Count word occurrences in R
Is there a function for counting the number of times a particular keyword is contained in a dataset?
For example, if dataset <- c("corn", "cornmeal", "corn on the cob", "meal")
the count would be 3.
Solution 1:
Let's for the moment assume you wanted the number of element containing "corn":
length(grep("corn", dataset))
[1] 3
After you get the basics of R down better you may want to look at the "tm" package.

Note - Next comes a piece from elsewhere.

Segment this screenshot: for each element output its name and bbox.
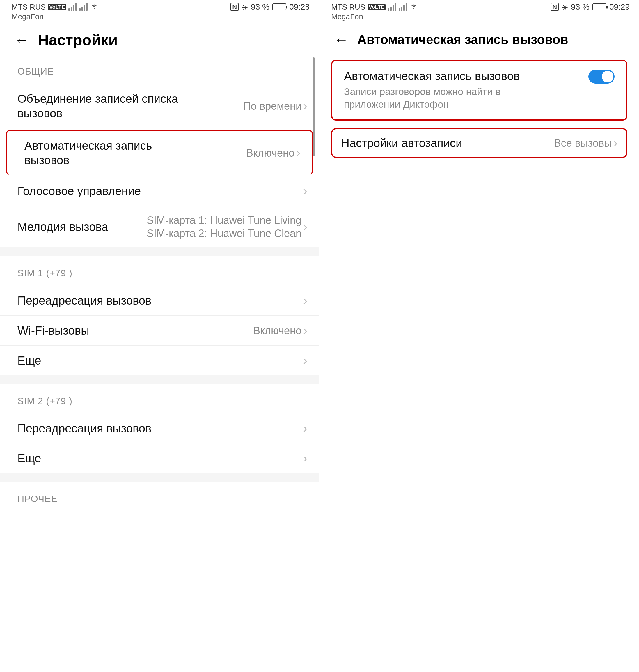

EDIT: I realize that this time around you wanted any-"corn" but in the future you might want to get word-"corn". Over on r-help Bill Dunlap pointed out a more compact grep pattern for gathering whole words:
grep("\\<corn\\>", dataset)
Solution 2:
Another quite convenient and intuitive way to do it is to use the str_count
function of the stringr
package:
library(stringr)
dataset <- c("corn", "cornmeal", "corn on the cob", "meal")
# for mere occurences of the pattern:
str_count(dataset, "corn")
# [1] 1 1 1 0
# for occurences of the word alone:
str_count(dataset, "\\bcorn\\b")
# [1] 1 0 1 0
# summing it up
sum(str_count(dataset, "corn"))
# [1] 3
Solution 3:
You can also do something like the following:
length(dataset[which(dataset=="corn")])